→ **EXCERPTED DATA**:
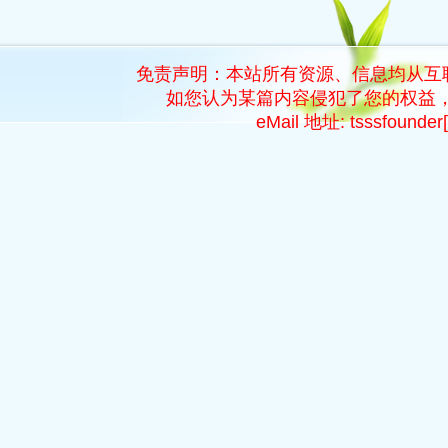
免责声明：本站所有资源、信息均从互
如您认为某篇内容侵犯了您的权益，
eMail 地址: tsssfoun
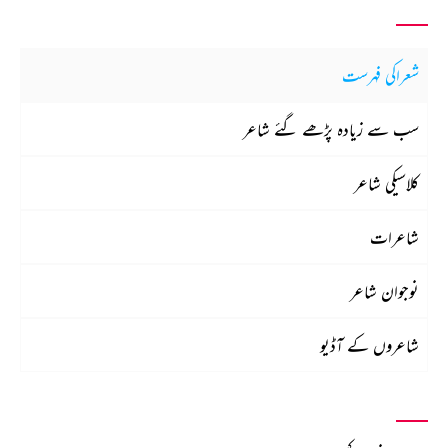
شعراکی فہرست
سب سے زیادہ پڑھے گئے شاعر
کلاسیکی شاعر
شاعرات
نوجوان شاعر
شاعروں کے آڈیو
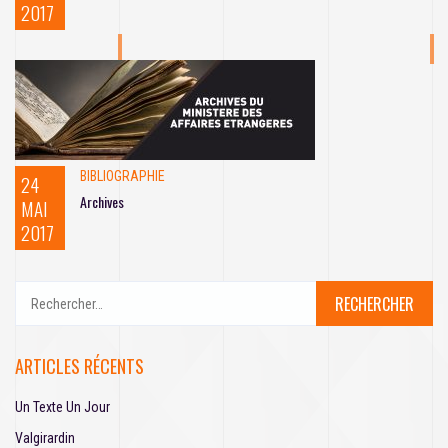
2017
BIBLIOGRAPHIE
24
Archives
MAI
2017
R
e
c
h
ARTICLES RÉCENTS
e
r
Un Texte Un Jour
c
h
Valgirardin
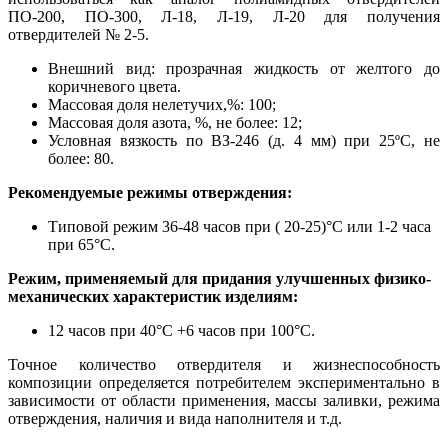
ПО-200, ПО-300, Л-18, Л-19, Л-20 для получения
отвердителей № 2-5.
Внешний вид: прозрачная жидкость от желтого до
коричневого цвета.
Массовая доля нелетучих,%: 100;
Массовая доля азота, %, не более: 12;
Условная вязкость по ВЗ-246 (д. 4 мм) при 25ºС, не
более: 80.
Рекомендуемые режимы отверждения:
Типовой режим 36-48 часов при ( 20-25)°С или 1-2 часа
при 65°С.
Режим, применяемый для придания улучшенных физико-
механических характеристик изделиям:
12 часов при 40°С +6 часов при 100°С.
Точное количество отвердителя и жизнеспособность
композиции определяется потребителем экспериментально в
зависимости от области применения, массы заливки, режима
отверждения, наличия и вида наполнителя и т.д.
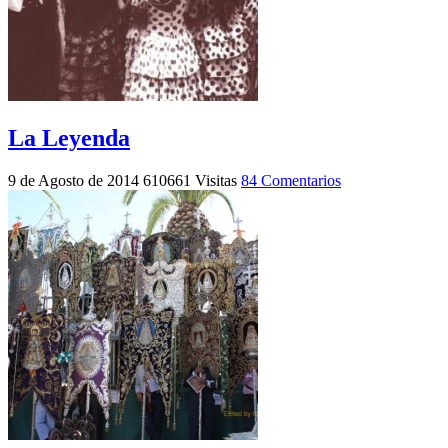
La Leyenda
9 de Agosto de 2014
610661 Visitas
84 Comentarios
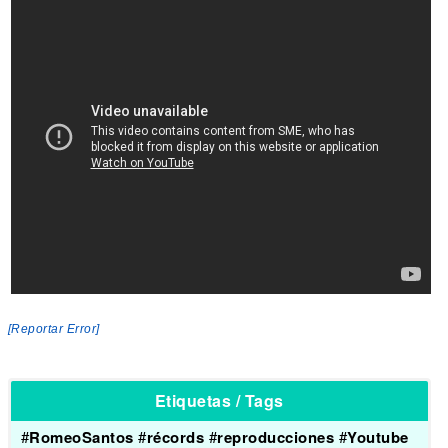
[Reportar Error]
Etiquetas / Tags
#
RomeoSantos
#
récords
#
reproducciones
#
Youtube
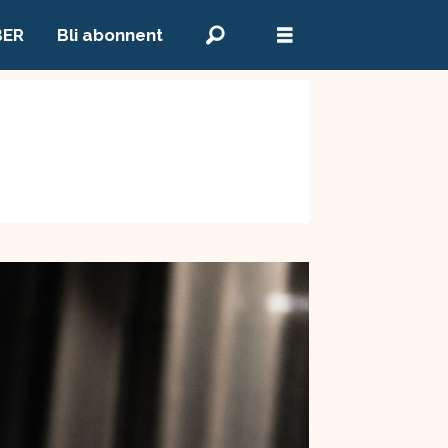
BER
Bli abonnent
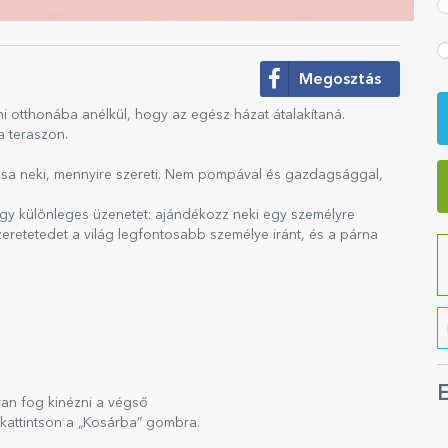
Megosztás
ni otthonába anélkül, hogy az egész házat átalakítaná.
a teraszon.
ssa neki, mennyire szereti. Nem pompával és gazdagsággal,
egy különleges üzenetet: ajándékozz neki egy személyre
szeretetedet a világ legfontosabb személye iránt, és a párna
E
yan fog kinézni a végső
 kattintson a „Kosárba” gombra.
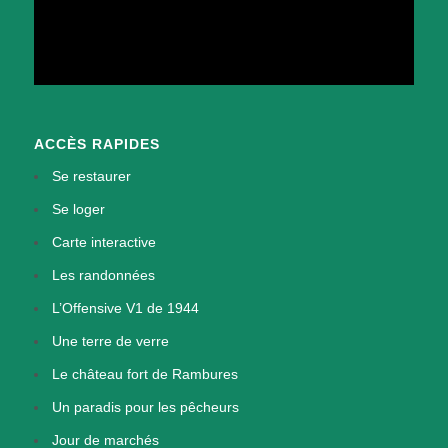
ACCÈS RAPIDES
Se restaurer
Se loger
Carte interactive
Les randonnées
L’Offensive V1 de 1944
Une terre de verre
Le château fort de Rambures
Un paradis pour les pêcheurs
Jour de marchés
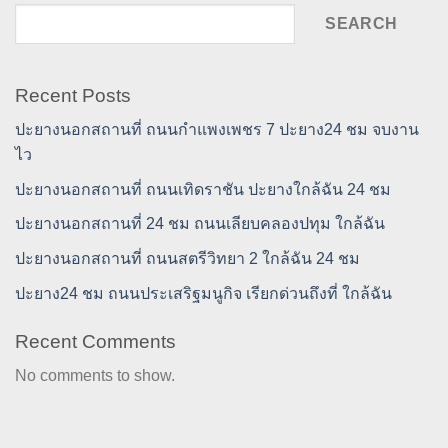
SEARCH
Recent Posts
ปะยางนอกสถานที่ ถนนกำแพงเพชร 7 ปะยาง24 ชม จบงาน
ไว
ปะยางนอกสถานที่ ถนนเทิดราชัน ปะยางใกล้ฉัน 24 ชม
ปะยางนอกสถานที่ 24 ชม ถนนเลียบคลองปทุม ใกล้ฉัน
ปะยางนอกสถานที่ ถนนสตรีวิทยา 2 ใกล้ฉัน 24 ชม
ปะยาง24 ชม ถนนประเสริฐมนูกิจ เรียกด่วนถึงที่ ใกล้ฉัน
Recent Comments
No comments to show.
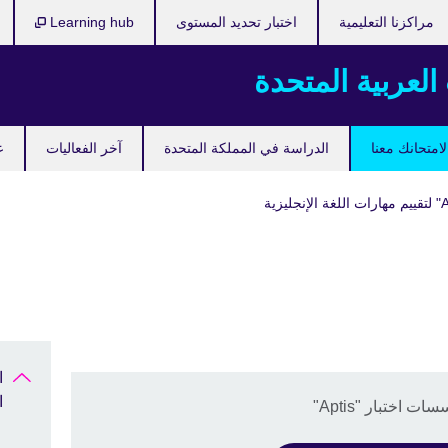
مراكزنا التعليمية
اختبار تحديد المستوى
Learning hub
 العربية المتحدة
امتحانك معنا
الدراسة في المملكة المتحدة
آخر الفعاليات
ع
ا
ختبار "Aptis"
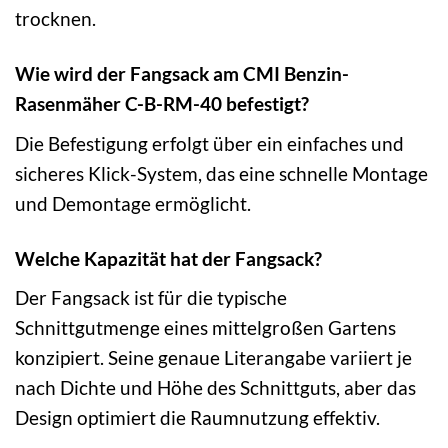
trocknen.
Wie wird der Fangsack am CMI Benzin-
Rasenmäher C-B-RM-40 befestigt?
Die Befestigung erfolgt über ein einfaches und
sicheres Klick-System, das eine schnelle Montage
und Demontage ermöglicht.
Welche Kapazität hat der Fangsack?
Der Fangsack ist für die typische
Schnittgutmenge eines mittelgroßen Gartens
konzipiert. Seine genaue Literangabe variiert je
nach Dichte und Höhe des Schnittguts, aber das
Design optimiert die Raumnutzung effektiv.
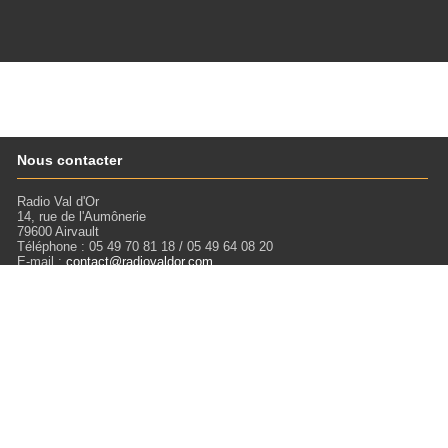
Nous contacter
Radio Val d'Or
14, rue de l'Aumônerie
79600 Airvault
Téléphone : 05 49 70 81 18 / 05 49 64 08 20
E-mail :
contact@radiovaldor.com
Retrouvez-nous !
Visitez notre SoundCloud pour écouter tous les Podcasts !
Liens
Mentions légales
Miloctav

→ **ASSIGNMENT**:
Would you return all of the entries unchanged while omitting the images?

→ **EXERCISE OUTPUT**:
免责声明：本站所有资源、信息均从互
如您认为某篇内容侵犯了您的权益，
eMail 地址: tsssfoun
شعراکی فہرست
سب سے زیادہ پڑھے گئے شاعر
کلاسیکی شاعر
شاعرات
نوجوان شاعر
شاعروں کے آڈیو
2017
BIBLIOGRAPHIE
24
Archives
MAI
2017
R
e
c
h
ARTICLES RÉCENTS
e
r
Un Texte Un Jour
c
h
Valgirardin
ПО-200, ПО-300, Л-18, Л-19, Л-20 для получения
отвердителей № 2-5.
Внешний вид: прозрачная жидкость от желтого до
коричневого цвета.
Массовая доля нелетучих,%: 100;
Массовая доля азота, %, не более: 12;
Условная вязкость по ВЗ-246 (д. 4 мм) при 25ºС, не
более: 80.
Рекомендуемые режимы отверждения:
Типовой режим 36-48 часов при ( 20-25)°С или 1-2 часа
при 65°С.
Режим, применяемый для придания улучшенных физико-
механических характеристик изделиям:
12 часов при 40°С +6 часов при 100°С.
Точное количество отвердителя и жизнеспособность
композиции определяется потребителем экспериментально в
зависимости от области применения, массы заливки, режима
отверждения, наличия и вида наполнителя и т.д.
La Leyenda
9 de Agosto de 2014
610661 Visitas
84 Comentarios
[Reportar Error]
Etiquetas / Tags
#
RomeoSantos
#
récords
#
reproducciones
#
Youtube
BER
Bli abonnent
Megosztás
ni otthonába anélkül, hogy az egész házat átalakítaná.
a teraszon.
ssa neki, mennyire szereti. Nem pompával és gazdagsággal,
egy különleges üzenetet: ajándékozz neki egy személyre
szeretetedet a világ legfontosabb személye iránt, és a párna
E
yan fog kinézni a végső
 kattintson a „Kosárba” gombra.
ACCÈS RAPIDES
Se restaurer
Se loger
Carte interactive
Les randonnées
L’Offensive V1 de 1944
Une terre de verre
Le château fort de Rambures
Un paradis pour les pêcheurs
Jour de marchés
SEARCH
Recent Posts
ปะยางนอกสถานที่ ถนนกำแพงเพชร 7 ปะยาง24 ชม จบงาน
ไว
ปะยางนอกสถานที่ ถนนเทิดราชัน ปะยางใกล้ฉัน 24 ชม
ปะยางนอกสถานที่ 24 ชม ถนนเลียบคลองปทุม ใกล้ฉัน
ปะยางนอกสถานที่ ถนนสตรีวิทยา 2 ใกล้ฉัน 24 ชม
ปะยาง24 ชม ถนนประเสริฐมนูกิจ เรียกด่วนถึงที่ ใกล้ฉัน
Recent Comments
No comments to show.
مراكزنا التعليمية
اختبار تحديد المستوى
Learning hub
 العربية المتحدة
امتحانك معنا
الدراسة في المملكة المتحدة
آخر الفعاليات
ع
ا
ختبار "Aptis"
trocknen.
Wie wird der Fangsack am CMI Benzin-
Rasenmäher C-B-RM-40 befestigt?
Die Befestigung erfolgt über ein einfaches und
sicheres Klick-System, das eine schnelle Montage
und Demontage ermöglicht.
Welche Kapazität hat der Fangsack?
Der Fangsack ist für die typische
Schnittgutmenge eines mittelgroßen Gartens
konzipiert. Seine genaue Literangabe variiert je
nach Dichte und Höhe des Schnittguts, aber das
Design optimiert die Raumnutzung effektiv.
Nous contacter
Radio Val d'Or
14, rue de l'Aumônerie
79600 Airvault
Téléphone : 05 49 70 81 18 / 05 49 64 08 20
E-mail :
contact@radiovaldor.com
Retrouvez-nous !
Visitez notre SoundCloud pour écouter tous les Podcasts !
Liens
Mentions légales
Miloctav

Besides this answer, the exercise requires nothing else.